The first driver will be available in XCP-ng 8.3, without some features still missing (no migration path from v1 to v3, no storage migration and no backup). We are prioritizing a way to have XO able to backup this first implementation. This way, you could backup a SMAPIv1 based VM disk and restore it on SMAPIv3 ZFS-ng, providing a "cold/warm" migration to it.

nikade

@olivierlambert said in SMAPIv3 - Feedback & Bug reports:

It's a bit more subtle than this. SMAPIv3 provides a decoupling between the volume and the data path. It means you can use whatever way to store your volumes (like a regular SMAPIv1 driver for example) BUT also choose the datapath (tapdisk with VHD or raw is the only choice in v1).

With v3, you could use any other datapath, like qemu-dp and other future solution.

Since VHD isn't mandatory to do snapshots and anything (as long you implement a way to do it yourself), it allows you to delegate some operation to the storage itself.

Here is an example with ZFS-ng driver: https://xcp-ng.org/blog/2022/09/23/zfs-ng-an-intro-on-smapiv3/

In short, we use tapdisk in raw mode, and let ZFS handle the snapshots and so on.

The first driver will be available in XCP-ng 8.3, without some features still missing (no migration path from v1 to v3, no storage migration and no backup). We are prioritizing a way to have XO able to backup this first implementation. This way, you could backup a SMAPIv1 based VM disk and restore it on SMAPIv3 ZFS-ng, providing a "cold/warm" migration to it.

Alright!
So a clean installation of 8.3 with SMAPIv3 would probably be the best way to test it once 8.3 is released.
If you were to summarize the 3 biggest differences (May be positive or negative) between SMAPIv1 and v3, what would those be?
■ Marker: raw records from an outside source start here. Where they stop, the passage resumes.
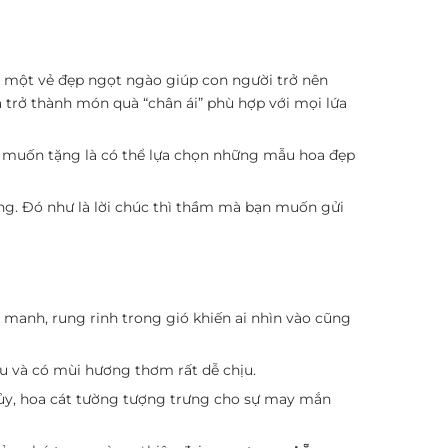
g một vẻ đẹp ngọt ngào giúp con người trở nên
a trở thành món quà “chân ái” phù hợp với mọi lứa
n muốn tặng là có thể lựa chọn những mẫu hoa đẹp
ng. Đó như là lời chúc thì thầm mà bạn muốn gửi
manh, rung rinh trong gió khiến ai nhìn vào cũng
 lâu và có mùi hương thơm rất dễ chịu.
hủy, hoa cát tường tượng trưng cho sự may mắn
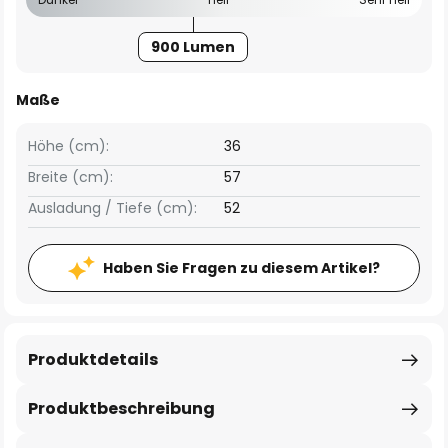
900 Lumen
Maße
Höhe (cm):
36
Breite (cm):
57
Ausladung / Tiefe (cm):
52
Haben Sie Fragen zu diesem Artikel?
Produktdetails
Produktbeschreibung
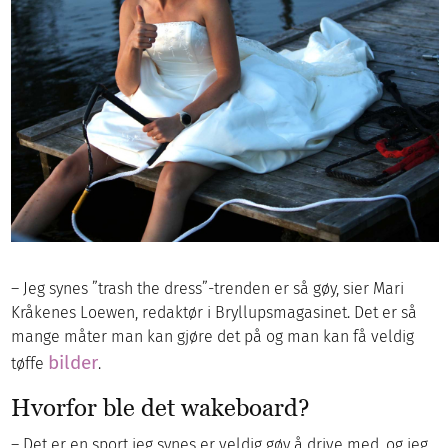
– Jeg synes ”trash the dress”-trenden er så gøy, sier Mari
Kråkenes Loewen, redaktør i Bryllupsmagasinet. Det er så
mange måter man kan gjøre det på og man kan få veldig
bilder
tøffe
.
Hvorfor ble det wakeboard?
– Det er en sport jeg synes er veldig gøy å drive med, og jeg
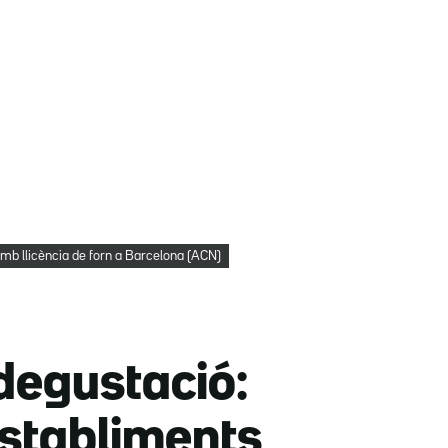
mb llicència de forn a Barcelona (ACN)
degustació:
establiments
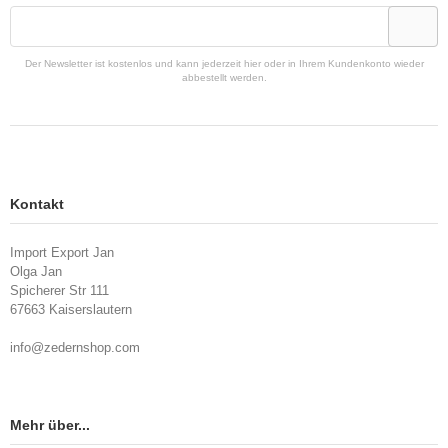
Der Newsletter ist kostenlos und kann jederzeit hier oder in Ihrem Kundenkonto wieder
abbestellt werden.
Kontakt
Import Export Jan
Olga Jan
Spicherer Str 111
67663 Kaiserslautern
info@zedernshop.com
Mehr über...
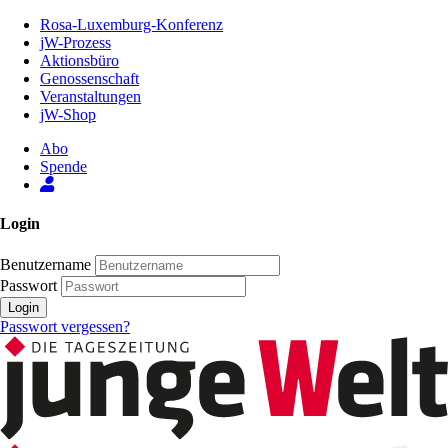
Zum
Rosa-Luxemburg-Konferenz
Inhalt
jW-Prozess
der
Aktionsbüro
Seite
Genossenschaft
Veranstaltungen
jW-Shop
Abo
Spende
Login
Benutzername
Passwort
Login
Passwort vergessen?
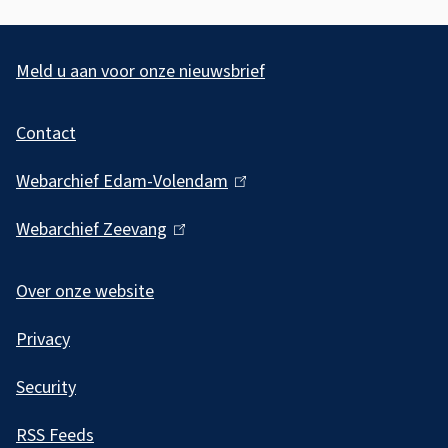
A
l
Meld u aan voor onze nieuwsbrief
g
Contact
e
m
Webarchief Edam-Volendam
(
e
l
Webarchief Zeevang
(
i
n
l
n
e
i
Over onze website
k
i
n
i
Privacy
k
n
s
i
f
Security
e
s
o
x
RSS Feeds
e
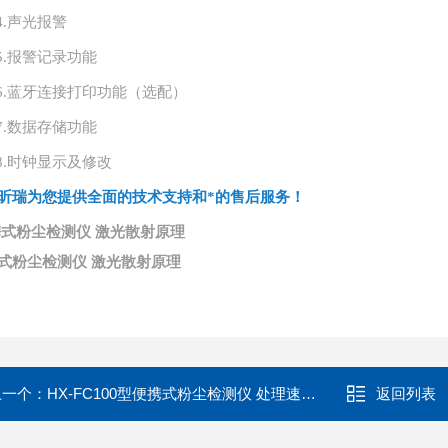
4.
声光报警
5.
报警记录功能
6.
蓝牙连接打印功能（选配）
7.
数据存储功能
8.
时钟显示及修改
昕瑞为您提供全面的技术支持和*的售后服务！
式粉尘检测仪 激光散射原理
式粉尘检测仪 激光散射原理
上一个：
HX-FC100型便携式粉尘检测仪 处理速度快
返回列表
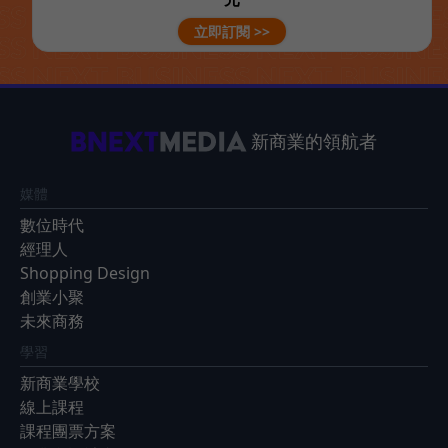
立即訂閱 >>
新商業的領航者
媒體
數位時代
經理人
Shopping Design
創業小聚
未來商務
學習
新商業學校
線上課程
課程團票方案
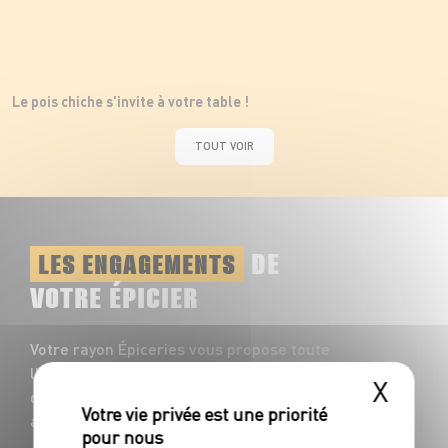
Le pois chiche s'invite à votre table !
TOUT VOIR
DE
LES ENGAGEMENTS
VOTRE ÉPICIER
Votre rayon Épiceries vous propose toute
l'année une multitude de saveurs à
X
découvrir : plus de 1200 références
accompagnent vos repas du quotidien !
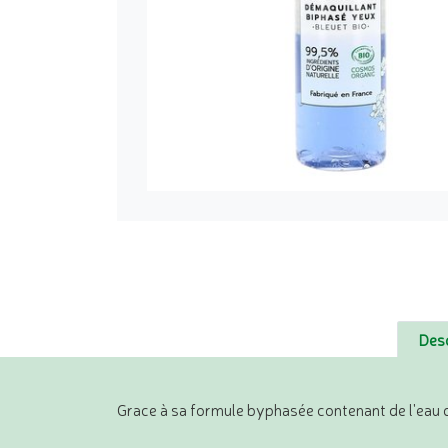
Desc
Grace à sa formule byphasée contenant de l'eau 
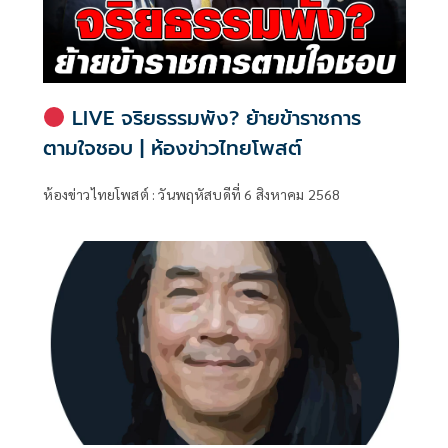
LIVE จริยธรรมพัง? ย้ายข้าราชการ
ตามใจชอบ | ห้องข่าวไทยโพสต์
ห้องข่าวไทยโพสต์ : วันพฤหัสบดีที่ 6 สิงหาคม 2568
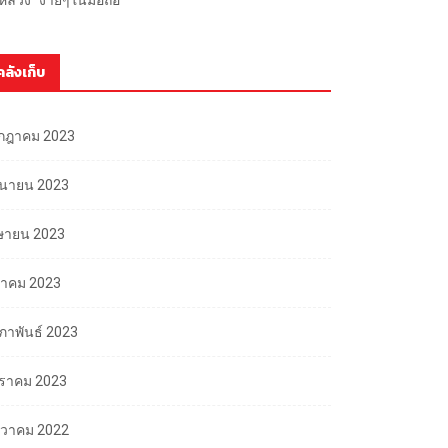
คลังเก็บ
กฎาคม 2023
ถุนายน 2023
ษายน 2023
นาคม 2023
มภาพันธ์ 2023
ราคม 2023
นวาคม 2022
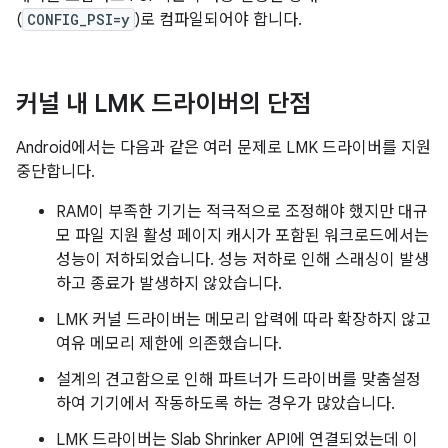
(
CONFIG_PSI=y
)로 컴파일되어야 합니다.
커널 내 LMK 드라이버의 단점
Android에서는 다음과 같은 여러 문제로 LMK 드라이버를 지원
중단합니다.
RAM이 부족한 기기는 적극적으로 조정해야 했지만 대규
모 파일 지원 활성 페이지 캐시가 포함된 워크로드에서는
성능이 저하되었습니다. 성능 저하로 인해 스래싱이 발생
하고 종료가 발생하지 않았습니다.
LMK 커널 드라이버는 메모리 압력에 따라 확장하지 않고
여유 메모리 제한에 의존했습니다.
설계의 견고함으로 인해 파트너가 드라이버를 맞춤설정
하여 기기에서 작동하도록 하는 경우가 많았습니다.
LMK 드라이버는 Slab Shrinker API에 연결되었는데 이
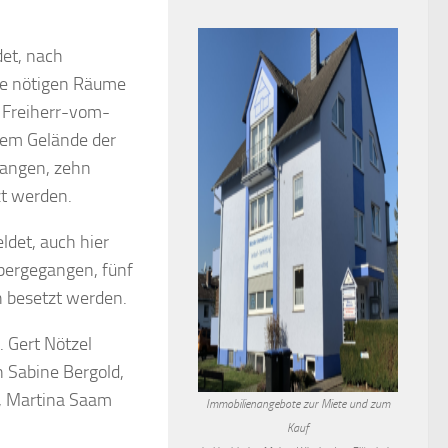
det, nach
ie nötigen Räume
 Freiherr-vom-
 dem Gelände der
gangen, zehn
zt werden.
det, auch hier
übergegangen, fünf
h besetzt werden.
r. Gert Nötzel
n Sabine Bergold,
g, Martina Saam
Immobilienangebote zur Miete und zum
Kauf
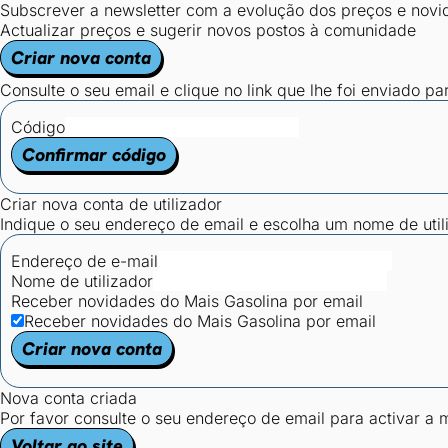
Subscrever a newsletter com a evolução dos preços e novi
Actualizar preços e sugerir novos postos à comunidade
Criar nova conta
Consulte o seu email e clique no link que lhe foi enviado pa
Código
Confirmar código
Criar nova conta de utilizador
Indique o seu endereço de email e escolha um nome de utili
Endereço de e-mail
Nome de utilizador
Receber novidades do Mais Gasolina por email
Receber novidades do Mais Gasolina por email
Criar nova conta
Nova conta criada
Por favor consulte o seu endereço de email para activar a
Voltar ao site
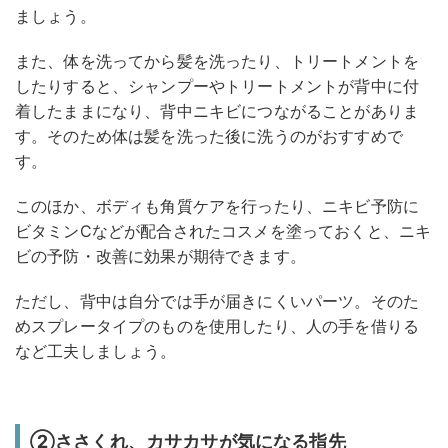
ましょう。
また、体を洗ってから髪を洗ったり、トリートメントを
したりすると、シャンプーやトリートメントが背中に付
着したままになり、背中ニキビにつながることがありま
す。そのため体は髪を洗った後に洗うのがおすすめで
す。
このほか、ボディも角質ケアを行ったり、ニキビ予防に
ビタミンCなどが配合されたコスメを塗っておくと、ニキ
ビの予防・改善に効果が期待できます。
ただし、背中は自分では手が届きにくいパーツ。そのた
めスプレータイプのものを使用したり、人の手を借りる
など工夫しましょう。
②ささくれ、カサカサが気になる指先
Im thinking one would be this migration limitation, but other than that?

olivierlambert

The differences will depends on the "when". In the end, the goal is to keep the flexibility of v1 (ie live storage motion between any kind of storage repository, CBT/diff capabilities etc.) without any of its current limitation (no 2TiB limit, potential new/other datapath).

To me, the best thing with SMAPIv3 is the flexibility (which is a challenge to deal with to appear as seamless regardless the storage you use as a user). But this flexibility could offer fast path and offload to devices.

Eg right now with SMAPIv1, it's ultra flexible but the entire concept is managed by the dom0 (we have to VHD everything, coalesce a chain, garbage collect snapshots etc.).

With SMAPIv3, you can do the same, but also, in some case, delegate to specific hardware. Let's take an example: a Pure Storage Flash array. Those things got an API, so you could have a specific driver talking to the array for doing snapshot and so on. So no more coalesce to deal with on XCP-ng, the storage will do it for you. That's just an example, but it will give a degree of freedom to provide many different capabilities, and some more "native" to a storage tech.

The downside is it's up to us to develop a way to universally works when you want to go from a storage to another, and to export your data too.

nikade

Sounds like there will be a lot to think about!
Im just happy this is finally happening, it will be a huge improvement for everyone, including new users who haven't had to struggle with the coalescale trrain in the past

swivvle

@olivierlambert as someone who only uses zfs for vm storage on all of their xcp-ng hosts, this makes me very happy.